9) In academe, the "liberal" boomer elite has progressively chipped away at tenure, and fought attempts at unionization by adjuncts and TAs. More than half of professors today are adjuncts, and no small numbers of those are paid substandard wages, have limited job security, and benefits.

10) Public policy has not been so hostile to the interests of the American middle and working class in a number of decades, and it is arguably worse today in any number of ways than under Hebert Hoover; the boomers, you'll note, still dominate the Washington elite. Even Democrats in Congress helped to give the repellant bankruptcy bill a veto-proof majority.

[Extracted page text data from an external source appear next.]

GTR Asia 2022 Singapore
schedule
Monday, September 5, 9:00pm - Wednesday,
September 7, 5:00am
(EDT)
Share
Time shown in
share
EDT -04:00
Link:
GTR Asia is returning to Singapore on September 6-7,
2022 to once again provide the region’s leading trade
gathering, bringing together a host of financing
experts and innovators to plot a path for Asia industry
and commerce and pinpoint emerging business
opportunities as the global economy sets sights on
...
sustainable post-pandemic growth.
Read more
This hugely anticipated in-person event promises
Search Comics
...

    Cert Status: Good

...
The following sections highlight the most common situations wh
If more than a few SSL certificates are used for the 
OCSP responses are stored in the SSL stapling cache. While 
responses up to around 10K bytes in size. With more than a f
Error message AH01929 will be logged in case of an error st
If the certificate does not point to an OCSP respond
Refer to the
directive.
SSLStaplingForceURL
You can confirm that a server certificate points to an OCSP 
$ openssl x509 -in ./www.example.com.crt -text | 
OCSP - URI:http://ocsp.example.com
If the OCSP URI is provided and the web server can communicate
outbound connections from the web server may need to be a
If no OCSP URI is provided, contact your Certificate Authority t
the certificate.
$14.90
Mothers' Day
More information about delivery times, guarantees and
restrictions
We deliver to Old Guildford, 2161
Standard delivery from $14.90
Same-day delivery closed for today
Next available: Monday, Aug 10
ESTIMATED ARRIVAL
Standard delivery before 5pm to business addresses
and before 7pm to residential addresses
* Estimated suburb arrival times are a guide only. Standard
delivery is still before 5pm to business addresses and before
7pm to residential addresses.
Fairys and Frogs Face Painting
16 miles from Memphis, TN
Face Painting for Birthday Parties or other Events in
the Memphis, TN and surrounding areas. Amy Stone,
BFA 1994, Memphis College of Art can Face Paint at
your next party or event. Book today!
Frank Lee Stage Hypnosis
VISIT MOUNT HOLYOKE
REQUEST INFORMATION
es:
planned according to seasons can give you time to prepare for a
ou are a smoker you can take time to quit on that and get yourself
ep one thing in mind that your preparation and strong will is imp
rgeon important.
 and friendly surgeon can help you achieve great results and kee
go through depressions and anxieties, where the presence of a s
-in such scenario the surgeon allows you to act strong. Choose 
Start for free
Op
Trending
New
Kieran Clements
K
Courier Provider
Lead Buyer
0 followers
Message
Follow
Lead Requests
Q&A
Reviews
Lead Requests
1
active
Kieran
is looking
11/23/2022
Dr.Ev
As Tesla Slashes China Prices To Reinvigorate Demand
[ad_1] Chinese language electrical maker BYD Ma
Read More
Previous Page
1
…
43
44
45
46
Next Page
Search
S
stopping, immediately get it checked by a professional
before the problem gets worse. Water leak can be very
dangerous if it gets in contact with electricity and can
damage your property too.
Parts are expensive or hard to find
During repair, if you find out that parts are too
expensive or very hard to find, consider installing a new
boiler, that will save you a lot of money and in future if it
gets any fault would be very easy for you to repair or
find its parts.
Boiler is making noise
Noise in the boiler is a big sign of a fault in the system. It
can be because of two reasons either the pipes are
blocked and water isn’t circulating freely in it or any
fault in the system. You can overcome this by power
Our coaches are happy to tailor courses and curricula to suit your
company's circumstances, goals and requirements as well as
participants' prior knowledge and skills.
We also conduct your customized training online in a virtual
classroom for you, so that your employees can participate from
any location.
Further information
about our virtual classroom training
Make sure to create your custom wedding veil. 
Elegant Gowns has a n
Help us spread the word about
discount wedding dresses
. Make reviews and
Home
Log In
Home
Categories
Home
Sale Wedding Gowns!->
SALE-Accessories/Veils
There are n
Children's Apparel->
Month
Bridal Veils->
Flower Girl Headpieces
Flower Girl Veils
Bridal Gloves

11) The most under-appreciated generation of the twentieth century is for certain not the boomers (whose self-regard will put them in the spotlight for decades to come, whether they deserve it or not) but either the Silents or the Losts. I've mentioned some of the contributions of the Silent generation, but the Losts (born in the 1880s and 1890s) were a deeply self-sacrificing generation.

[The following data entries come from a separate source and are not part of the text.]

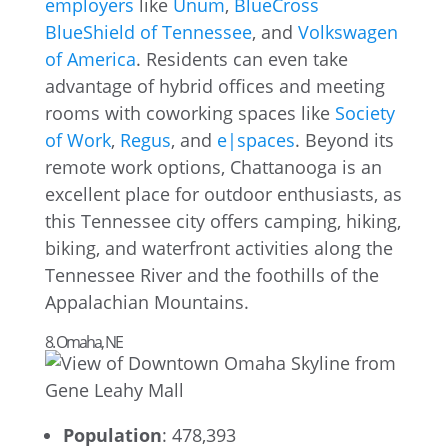
employers
like
Unum
,
BlueCross
BlueShield of Tennessee
, and
Volkswagen
of America
. Residents can even take
advantage of hybrid offices and meeting
rooms with coworking spaces like
Society
of Work
,
Regus
, and
e|spaces
. Beyond its
remote work options, Chattanooga is an
excellent place for outdoor enthusiasts, as
this Tennessee city offers camping, hiking,
biking, and waterfront activities along the
Tennessee River and the foothills of the
Appalachian Mountains.
8. Omaha, NE
Population
: 478,393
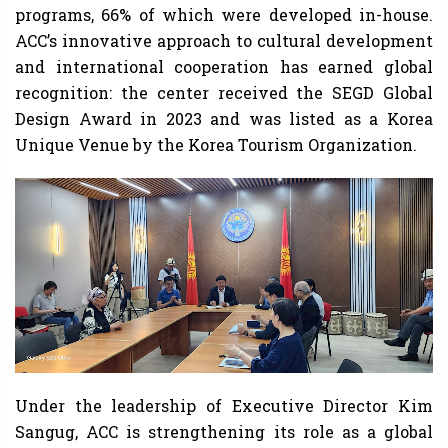
programs, 66% of which were developed in-house.
ACC’s innovative approach to cultural development
and international cooperation has earned global
recognition: the center received the SEGD Global
Design Award in 2023 and was listed as a Korea
Unique Venue by the Korea Tourism Organization.
Under the leadership of Executive Director Kim
Sangug, ACC is strengthening its role as a global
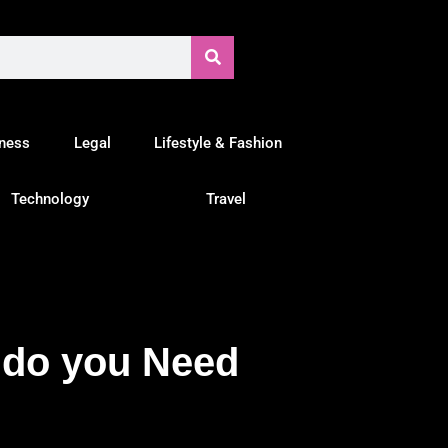
tness
Legal
Lifestyle & Fashion
Technology
Travel
 do you Need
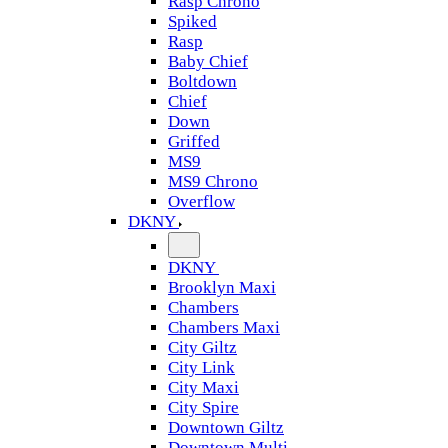
Rasp Chrono
Spiked
Rasp
Baby Chief
Boltdown
Chief
Down
Griffed
MS9
MS9 Chrono
Overflow
DKNY
DKNY
Brooklyn Maxi
Chambers
Chambers Maxi
City Giltz
City Link
City Maxi
City Spire
Downtown Giltz
Downtown Multi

They suffered the worst brunt of the Great Depression, and paid exorbinant taxes for the war efforts. Many of them died in poverty ("the Other America" was primarily about the Losts). They were the policy architects of the New Deal (FDR was not a Lost, but his policy people were to a great extent), World War Two, and the post-war economic and international order. Truman and Ike were both Losts. They were also the greatest literary and visual arts generation in American history.

12) The boomers still have a window to redeem their legacy, and demonstrate that they some regard for the national interest, and a fair deal for all generations, but that window is closing, and from the sound of this book it doesn't even seem that some boomers are willing to acknowledge what they have and haven't done for the country.